Congressional support is key to the viability of any deal with Iran, said Alireza Nader, a Senior International Policy Analyst at the Rand Corporation.

“There are a number of things that can create an unstable post-deal environment. Opposition from Congress is one… If we want a very solid long-term deal, Congress will have to play an important role,” he added.

Barbara Slavin, a Senior Fellow in the Atlantic Council’s South Asia Center who moderated the panel discussion, said a senior Iranian official told her that the strategy for the nuclear negotiations is that legislators in Washington and Tehran will initially have “zero role to play” and “this is an agreement between two administrations and only over time do you bring in your legislators to ratify” the deal’s provisions.

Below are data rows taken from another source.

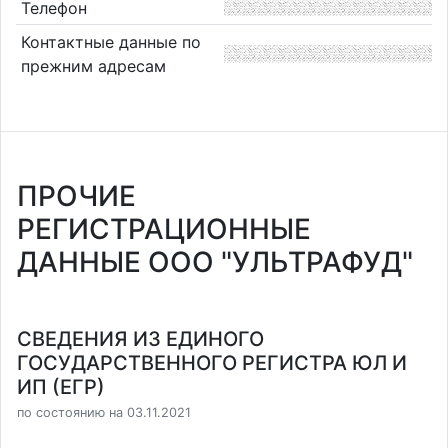
Телефон
Контактные данные по
прежним адресам
ПРОЧИЕ
РЕГИСТРАЦИОННЫЕ
ДАННЫЕ ООО "УЛЬТРАФУД"
СВЕДЕНИЯ ИЗ ЕДИНОГО
ГОСУДАРСТВЕННОГО РЕГИСТРА ЮЛ И
ИП (ЕГР)
по состоянию на 03.11.2021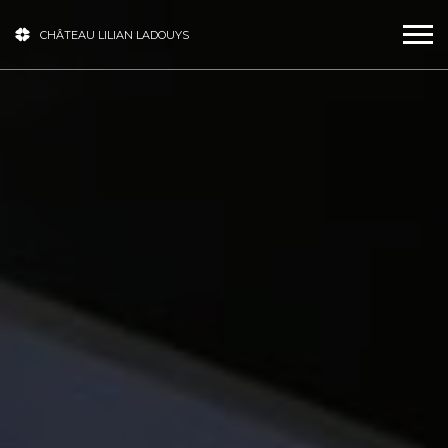
CHÂTEAU LILIAN LADOUYS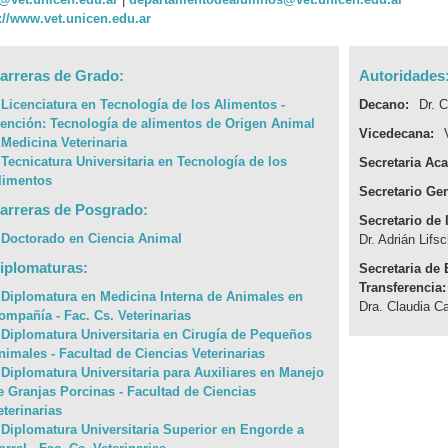
://www.vet.unicen.edu.ar
arreras de Grado:
Autoridades
› Licenciatura en Tecnología de los Alimentos -
Decano:
Dr. 
ención: Tecnología de alimentos de Origen Animal
Vicedecana:
› Medicina Veterinaria
› Tecnicatura Universitaria en Tecnología de los
Secretaria Ac
limentos
Secretario Gen
arreras de Posgrado:
Secretario de 
› Doctorado en Ciencia Animal
Dr. Adrián Lifsc
iplomaturas:
Secretaria de 
Transferencia:
› Diplomatura en Medicina Interna de Animales en
Dra. Claudia Ca
ompañía - Fac. Cs. Veterinarias
› Diplomatura Universitaria en Cirugía de Pequeños
nimales - Facultad de Ciencias Veterinarias
› Diplomatura Universitaria para Auxiliares en Manejo
e Granjas Porcinas - Facultad de Ciencias
eterinarias
› Diplomatura Universitaria Superior en Engorde a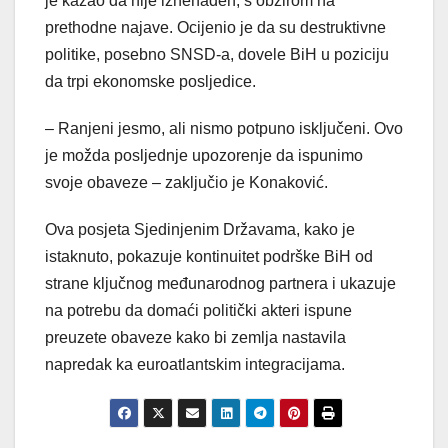
je kazao da nije iznenađen, s obzirom na
prethodne najave. Ocijenio je da su destruktivne
politike, posebno SNSD-a, dovele BiH u poziciju
da trpi ekonomske posljedice.
– Ranjeni jesmo, ali nismo potpuno isključeni. Ovo
je možda posljednje upozorenje da ispunimo
svoje obaveze – zaključio je Konaković.
Ova posjeta Sjedinjenim Državama, kako je
istaknuto, pokazuje kontinuitet podrške BiH od
strane ključnog međunarodnog partnera i ukazuje
na potrebu da domaći politički akteri ispune
preuzete obaveze kako bi zemlja nastavila
napredak ka euroatlantskim integracijama.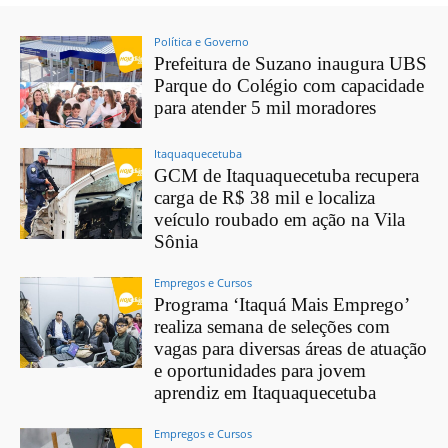
Política e Governo
Prefeitura de Suzano inaugura UBS
Parque do Colégio com capacidade
para atender 5 mil moradores
Itaquaquecetuba
GCM de Itaquaquecetuba recupera
carga de R$ 38 mil e localiza
veículo roubado em ação na Vila
Sônia
Empregos e Cursos
Programa ‘Itaquá Mais Emprego’
realiza semana de seleções com
vagas para diversas áreas de atuação
e oportunidades para jovem
aprendiz em Itaquaquecetuba
Empregos e Cursos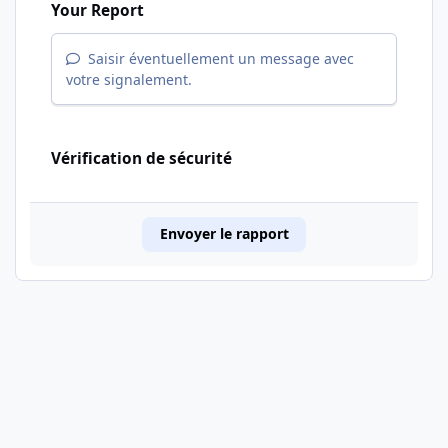
Your Report
Saisir éventuellement un message avec
votre signalement.
Vérification de sécurité
Envoyer le rapport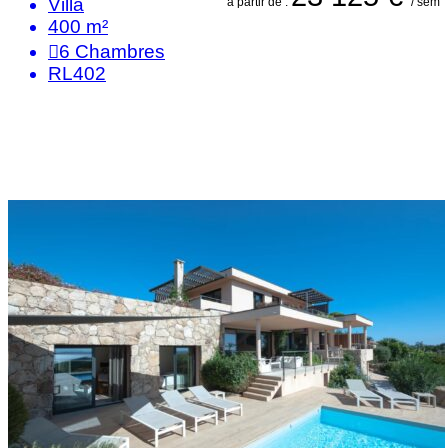
Villa
à partir de :
/ sem
400 m²
6
Chambres
RL402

“This has very much been set up as between the two executives,” she added.

In an effort to limit congressional action, the Obama administration urged a top Republican to shelve legislation that would require Congress to vote on any deal with Iran and waive the President's authority to suspend sanctions.

The bill would “potentially prevent any deal from succeeding,” White House Chief of Staff Denis McDonough wrote in a letter to Sen. Bob Corker (R-TN), Chairman of the Senate Foreign Relations Committee.

“We believe that the legislation would likely have a profoundly negative impact on the ongoing negotiations—emboldening Iranian hardliners…and once again calling into question our ability to negotiate this deal,” McDonough added.

Ashish Kumar Sen is a staff writer at the Atlantic Council.